=== Problem to solve ===
Examine each line of the listing below. Copy those in which the string "checkbox" appears.
┌──
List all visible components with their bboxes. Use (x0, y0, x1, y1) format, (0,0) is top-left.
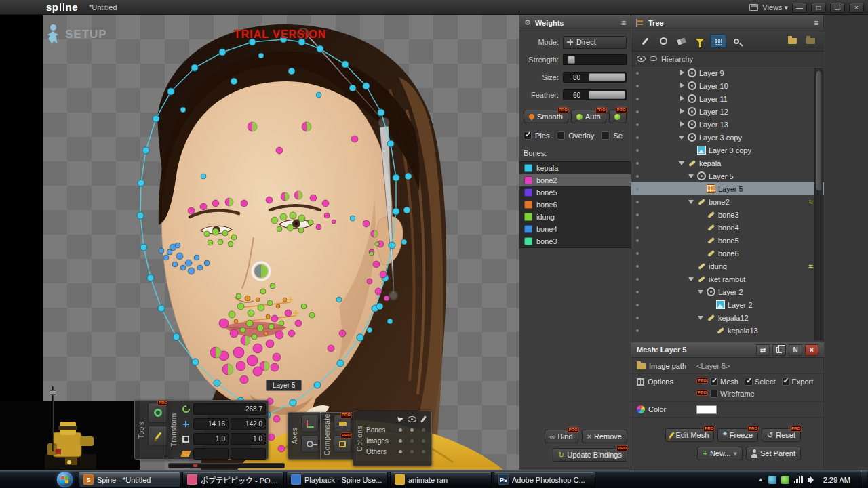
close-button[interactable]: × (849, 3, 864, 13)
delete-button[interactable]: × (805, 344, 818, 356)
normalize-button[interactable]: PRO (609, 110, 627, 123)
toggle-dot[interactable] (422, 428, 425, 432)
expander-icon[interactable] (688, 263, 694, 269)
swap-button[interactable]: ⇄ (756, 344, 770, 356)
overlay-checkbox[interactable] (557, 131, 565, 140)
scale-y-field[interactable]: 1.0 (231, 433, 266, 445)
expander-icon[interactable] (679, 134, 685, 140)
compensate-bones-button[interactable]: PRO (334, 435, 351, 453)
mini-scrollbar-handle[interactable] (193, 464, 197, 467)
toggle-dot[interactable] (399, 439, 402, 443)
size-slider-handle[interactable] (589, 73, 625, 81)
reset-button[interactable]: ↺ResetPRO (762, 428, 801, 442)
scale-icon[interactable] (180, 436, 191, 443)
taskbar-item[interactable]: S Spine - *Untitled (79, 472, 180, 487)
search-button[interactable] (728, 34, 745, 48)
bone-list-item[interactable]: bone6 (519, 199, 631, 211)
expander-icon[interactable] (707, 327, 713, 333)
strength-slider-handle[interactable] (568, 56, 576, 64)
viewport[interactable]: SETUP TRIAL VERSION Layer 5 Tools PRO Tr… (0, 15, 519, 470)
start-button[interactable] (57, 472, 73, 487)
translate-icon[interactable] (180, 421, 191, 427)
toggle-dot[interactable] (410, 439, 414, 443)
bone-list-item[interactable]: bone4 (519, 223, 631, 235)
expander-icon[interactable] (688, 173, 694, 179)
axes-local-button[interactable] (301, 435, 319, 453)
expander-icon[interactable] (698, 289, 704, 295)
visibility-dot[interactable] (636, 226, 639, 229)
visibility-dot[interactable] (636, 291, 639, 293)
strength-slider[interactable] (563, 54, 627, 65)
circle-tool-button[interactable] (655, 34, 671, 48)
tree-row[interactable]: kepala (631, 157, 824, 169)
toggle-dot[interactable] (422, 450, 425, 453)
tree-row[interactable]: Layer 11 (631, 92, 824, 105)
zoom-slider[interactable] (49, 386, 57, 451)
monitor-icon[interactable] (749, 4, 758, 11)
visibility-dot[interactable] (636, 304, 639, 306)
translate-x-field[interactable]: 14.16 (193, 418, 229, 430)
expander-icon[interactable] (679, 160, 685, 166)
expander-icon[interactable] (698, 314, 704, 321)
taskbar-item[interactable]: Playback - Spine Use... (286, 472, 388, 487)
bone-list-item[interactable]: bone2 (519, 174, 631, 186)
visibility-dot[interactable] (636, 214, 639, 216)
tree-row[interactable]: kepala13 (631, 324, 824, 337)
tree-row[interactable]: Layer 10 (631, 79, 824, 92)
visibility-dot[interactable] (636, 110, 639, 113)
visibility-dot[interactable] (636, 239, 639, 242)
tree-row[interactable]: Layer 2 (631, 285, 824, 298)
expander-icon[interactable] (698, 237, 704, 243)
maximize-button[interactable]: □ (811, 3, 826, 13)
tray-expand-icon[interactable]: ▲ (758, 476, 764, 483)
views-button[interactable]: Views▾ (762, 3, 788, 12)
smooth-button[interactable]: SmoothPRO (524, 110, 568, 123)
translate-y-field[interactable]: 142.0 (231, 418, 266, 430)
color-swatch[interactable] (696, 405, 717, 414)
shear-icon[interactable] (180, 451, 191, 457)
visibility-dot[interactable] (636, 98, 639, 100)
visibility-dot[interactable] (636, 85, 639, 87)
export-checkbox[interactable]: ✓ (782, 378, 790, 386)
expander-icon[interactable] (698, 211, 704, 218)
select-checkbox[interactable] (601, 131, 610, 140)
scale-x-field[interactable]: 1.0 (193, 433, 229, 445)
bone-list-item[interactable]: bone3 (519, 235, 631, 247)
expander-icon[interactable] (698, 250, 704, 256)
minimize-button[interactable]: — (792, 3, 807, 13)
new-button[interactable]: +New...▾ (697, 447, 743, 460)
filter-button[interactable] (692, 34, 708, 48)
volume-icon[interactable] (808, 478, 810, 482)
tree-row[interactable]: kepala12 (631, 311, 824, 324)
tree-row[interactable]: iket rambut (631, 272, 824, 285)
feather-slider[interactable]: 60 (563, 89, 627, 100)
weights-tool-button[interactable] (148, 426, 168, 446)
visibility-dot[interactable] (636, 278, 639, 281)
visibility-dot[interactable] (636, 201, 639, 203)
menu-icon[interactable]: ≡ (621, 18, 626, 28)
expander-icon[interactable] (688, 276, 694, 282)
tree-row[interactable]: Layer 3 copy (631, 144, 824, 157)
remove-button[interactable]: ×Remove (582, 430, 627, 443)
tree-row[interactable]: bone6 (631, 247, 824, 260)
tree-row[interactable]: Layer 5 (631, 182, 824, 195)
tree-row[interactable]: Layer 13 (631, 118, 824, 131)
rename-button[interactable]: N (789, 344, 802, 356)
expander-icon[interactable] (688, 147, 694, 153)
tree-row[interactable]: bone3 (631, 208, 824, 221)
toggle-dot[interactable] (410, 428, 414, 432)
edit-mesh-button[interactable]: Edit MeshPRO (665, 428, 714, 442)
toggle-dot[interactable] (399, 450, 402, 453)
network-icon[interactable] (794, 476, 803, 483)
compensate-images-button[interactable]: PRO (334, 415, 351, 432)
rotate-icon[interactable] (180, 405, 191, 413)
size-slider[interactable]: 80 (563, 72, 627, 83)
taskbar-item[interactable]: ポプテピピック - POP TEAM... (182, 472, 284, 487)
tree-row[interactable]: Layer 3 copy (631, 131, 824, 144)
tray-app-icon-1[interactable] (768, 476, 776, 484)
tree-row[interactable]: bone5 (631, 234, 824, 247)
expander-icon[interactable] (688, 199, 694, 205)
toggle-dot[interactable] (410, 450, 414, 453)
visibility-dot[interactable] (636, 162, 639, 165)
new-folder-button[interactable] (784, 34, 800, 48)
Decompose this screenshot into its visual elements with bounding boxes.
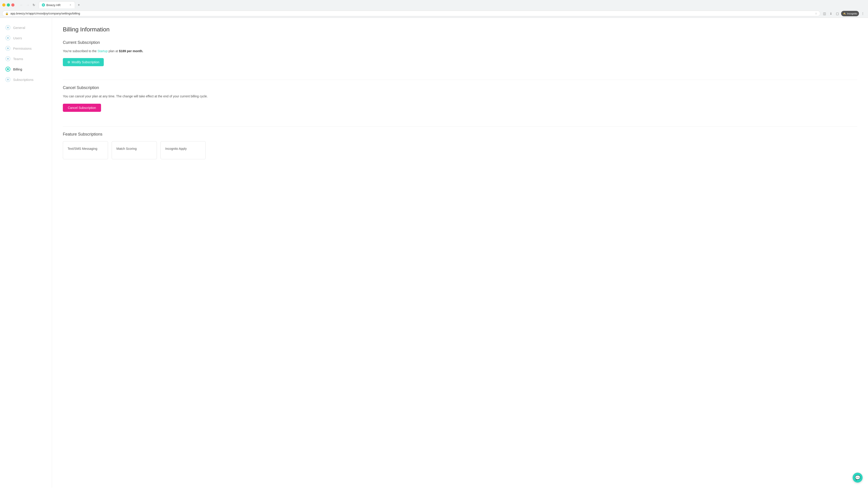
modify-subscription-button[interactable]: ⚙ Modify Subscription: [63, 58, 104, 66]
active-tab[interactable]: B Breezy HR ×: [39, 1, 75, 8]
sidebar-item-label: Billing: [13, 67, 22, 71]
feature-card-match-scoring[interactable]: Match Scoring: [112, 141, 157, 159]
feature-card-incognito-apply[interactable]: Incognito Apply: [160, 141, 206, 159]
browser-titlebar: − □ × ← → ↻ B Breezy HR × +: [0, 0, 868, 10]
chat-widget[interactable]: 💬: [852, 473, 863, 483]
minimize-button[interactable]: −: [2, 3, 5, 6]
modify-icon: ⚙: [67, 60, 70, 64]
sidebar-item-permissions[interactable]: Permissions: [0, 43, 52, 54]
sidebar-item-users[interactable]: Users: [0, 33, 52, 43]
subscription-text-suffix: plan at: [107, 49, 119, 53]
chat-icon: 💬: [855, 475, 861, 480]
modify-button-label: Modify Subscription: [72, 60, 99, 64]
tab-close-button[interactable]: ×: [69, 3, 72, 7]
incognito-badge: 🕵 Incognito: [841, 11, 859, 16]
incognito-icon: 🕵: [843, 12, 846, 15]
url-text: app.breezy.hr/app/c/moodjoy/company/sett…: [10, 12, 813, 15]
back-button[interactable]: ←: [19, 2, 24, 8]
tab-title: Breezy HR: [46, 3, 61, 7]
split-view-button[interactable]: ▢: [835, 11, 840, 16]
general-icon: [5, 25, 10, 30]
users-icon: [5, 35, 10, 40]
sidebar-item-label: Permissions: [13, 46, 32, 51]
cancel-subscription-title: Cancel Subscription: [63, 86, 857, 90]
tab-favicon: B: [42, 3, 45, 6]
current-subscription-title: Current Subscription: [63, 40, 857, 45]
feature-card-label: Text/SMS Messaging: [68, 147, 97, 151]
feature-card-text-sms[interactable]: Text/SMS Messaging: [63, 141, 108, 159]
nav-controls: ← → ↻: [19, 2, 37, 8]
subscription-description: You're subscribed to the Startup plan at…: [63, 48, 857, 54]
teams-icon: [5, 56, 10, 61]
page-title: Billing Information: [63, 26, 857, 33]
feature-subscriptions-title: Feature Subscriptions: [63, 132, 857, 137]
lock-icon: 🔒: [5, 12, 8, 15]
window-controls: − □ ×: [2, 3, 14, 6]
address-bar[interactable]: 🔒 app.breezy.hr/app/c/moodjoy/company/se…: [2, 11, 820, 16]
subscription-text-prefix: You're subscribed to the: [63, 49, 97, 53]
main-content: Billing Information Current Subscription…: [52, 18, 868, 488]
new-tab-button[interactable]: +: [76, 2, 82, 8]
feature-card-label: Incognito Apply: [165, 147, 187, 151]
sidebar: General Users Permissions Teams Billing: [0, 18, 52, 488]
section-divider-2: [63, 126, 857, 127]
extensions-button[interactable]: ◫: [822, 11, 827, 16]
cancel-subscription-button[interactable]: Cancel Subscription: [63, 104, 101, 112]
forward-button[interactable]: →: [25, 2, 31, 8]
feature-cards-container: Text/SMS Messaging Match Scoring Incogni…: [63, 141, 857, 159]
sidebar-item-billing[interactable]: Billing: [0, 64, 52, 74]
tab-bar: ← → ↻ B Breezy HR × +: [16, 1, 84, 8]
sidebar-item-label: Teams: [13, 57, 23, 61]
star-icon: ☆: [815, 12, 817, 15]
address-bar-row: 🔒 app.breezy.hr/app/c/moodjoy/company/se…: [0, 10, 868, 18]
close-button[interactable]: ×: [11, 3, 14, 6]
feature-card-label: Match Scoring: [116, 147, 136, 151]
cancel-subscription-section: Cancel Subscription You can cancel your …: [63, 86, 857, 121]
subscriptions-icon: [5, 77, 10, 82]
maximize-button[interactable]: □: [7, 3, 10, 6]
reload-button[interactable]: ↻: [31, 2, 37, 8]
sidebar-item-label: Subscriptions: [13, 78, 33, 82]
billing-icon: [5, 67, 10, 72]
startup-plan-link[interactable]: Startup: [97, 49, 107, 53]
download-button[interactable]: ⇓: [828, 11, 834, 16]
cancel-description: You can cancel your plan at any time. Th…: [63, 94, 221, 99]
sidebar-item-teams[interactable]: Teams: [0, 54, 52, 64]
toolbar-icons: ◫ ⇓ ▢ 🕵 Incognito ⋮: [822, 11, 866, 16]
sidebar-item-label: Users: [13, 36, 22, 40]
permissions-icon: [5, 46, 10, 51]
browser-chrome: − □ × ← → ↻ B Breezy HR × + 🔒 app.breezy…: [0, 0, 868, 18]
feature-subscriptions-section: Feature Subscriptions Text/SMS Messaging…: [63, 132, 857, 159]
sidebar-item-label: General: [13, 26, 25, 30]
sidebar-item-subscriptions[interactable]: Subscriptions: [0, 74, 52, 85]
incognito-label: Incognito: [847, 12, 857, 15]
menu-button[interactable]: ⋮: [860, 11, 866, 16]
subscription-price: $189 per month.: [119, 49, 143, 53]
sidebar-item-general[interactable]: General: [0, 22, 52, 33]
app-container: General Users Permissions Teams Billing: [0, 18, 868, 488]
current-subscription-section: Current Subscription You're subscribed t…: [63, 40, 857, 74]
└──
=== Answer box ===
overlay-checkbox[interactable] (557, 131, 565, 140)
export-checkbox[interactable]: ✓ (782, 378, 790, 386)
select-checkbox[interactable] (601, 131, 610, 140)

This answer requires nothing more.